**Task to complete:** Each line of the data below that includes the string "Kalteng" must be copied.

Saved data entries

★ ★ ★ ★ ★ ★ ★

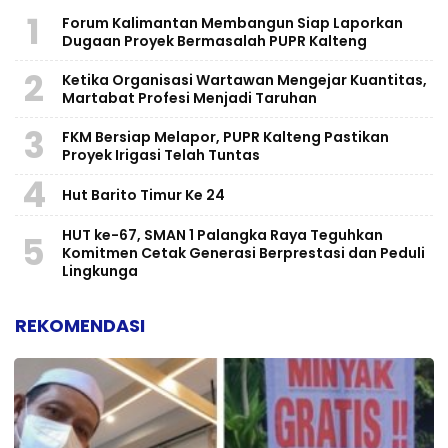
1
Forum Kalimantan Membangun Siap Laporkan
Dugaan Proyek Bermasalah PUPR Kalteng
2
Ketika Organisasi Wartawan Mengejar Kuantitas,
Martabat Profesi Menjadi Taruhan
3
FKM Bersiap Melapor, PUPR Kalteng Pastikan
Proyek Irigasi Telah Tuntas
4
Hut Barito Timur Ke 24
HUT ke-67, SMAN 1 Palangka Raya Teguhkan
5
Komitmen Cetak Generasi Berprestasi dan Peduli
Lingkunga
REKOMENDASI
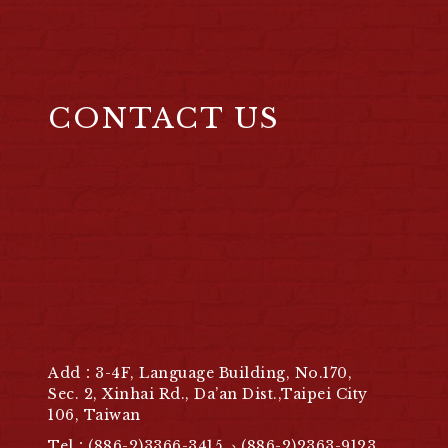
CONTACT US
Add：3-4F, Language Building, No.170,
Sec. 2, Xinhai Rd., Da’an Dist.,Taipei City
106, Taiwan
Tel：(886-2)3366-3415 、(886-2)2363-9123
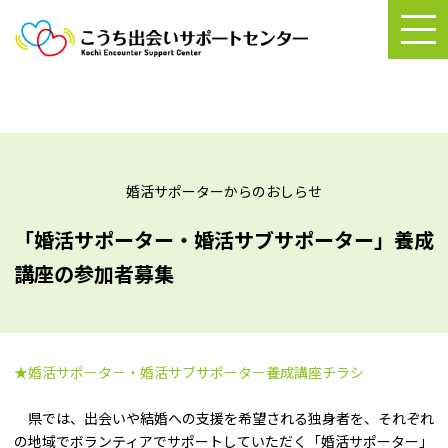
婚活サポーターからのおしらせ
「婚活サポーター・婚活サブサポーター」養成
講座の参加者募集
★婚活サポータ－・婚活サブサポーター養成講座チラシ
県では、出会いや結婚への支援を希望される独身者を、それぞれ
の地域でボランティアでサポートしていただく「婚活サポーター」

★ ★ ★ ★ ★ ★ ★

**Task solution:**
Dugaan Proyek Bermasalah PUPR Kalteng
FKM Bersiap Melapor, PUPR Kalteng Pastikan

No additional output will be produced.